Sammon Says – Mounted Heads

November 1st, 2008 by John Sammon

A bizarre event I covered as a reporter a few years back was a big-game-hunting convention in Reno, Nevada. Two celebrities were there, former president George Bush (senior), and General Norman Schwarzkopf, commander of Desert Storm.

Held every year, the convention promotes the hunting of exotic game, animals you may never of heard of, because they’re so rare. I’m not necessarily against hunting, the dinner table of the frontier, pioneer American heritage and all that.

But I was totally unprepared for the sickening spectacle of two famous men shadowed by a crowd of 200 sycophants, security officers, and members of the media, including myself. Wherever Bush and Schwarzkopf went, that’s where we followed, like a pack of hungry hyenas.

The heads of exotic animals were mounted all over the walls of the cavernous hall.

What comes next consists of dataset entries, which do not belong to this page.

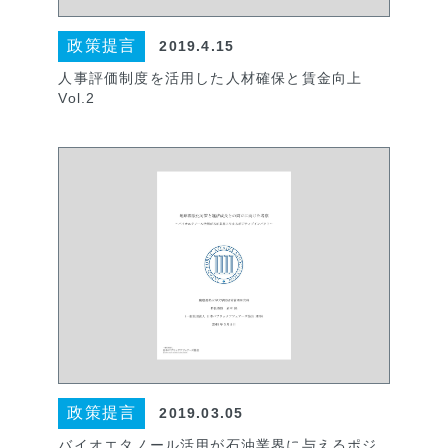
政策提言
2019.4.15
人事評価制度を活用した人材確保と賃金向上
Vol.2
政策提言
2019.03.05
バイオエタノール活用が石油業界に与えるポジ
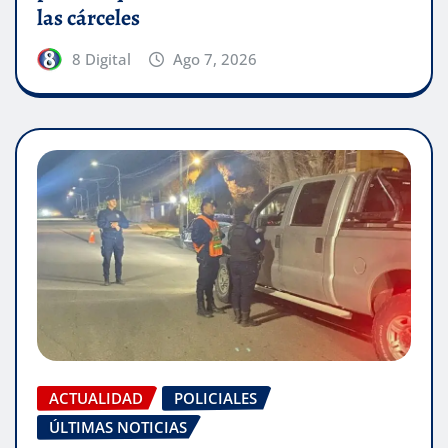
las cárceles
8 Digital
Ago 7, 2026
ACTUALIDAD
POLICIALES
ÚLTIMAS NOTICIAS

In a display booth was a picture of a guy leaning down, posing with a rare ibex he had just shot at the 14,000-foot level of some Andean peak. This had to be the last ibex left anywhere in the Southern Hemisphere, and he had shot it and was evidently proud. The guy looked like one of those rich, Spanish men of leisure who would have a name such as Alehandro de la vega el centro Jules.
I came to the conclusion he was either a phony using his money to play Ernest Hemingway, or had a kinky sexual hang-up about shooting and mounting rare heads.

This was obviously a rich man’s sport. In limp justification, a sign announced that some of the meat taken would be donated to the poor. When was the last time you were offered an ibex hamburger?

Bush and Norman were tight-lipped, exchanging a few stilted pleasantries with hucksters at their booths. From one we learned we could hunt a rare hedgehog on an island called K-12 in the Andaman Sea, wherever that is, if we’re willing to pay thousands of dollars.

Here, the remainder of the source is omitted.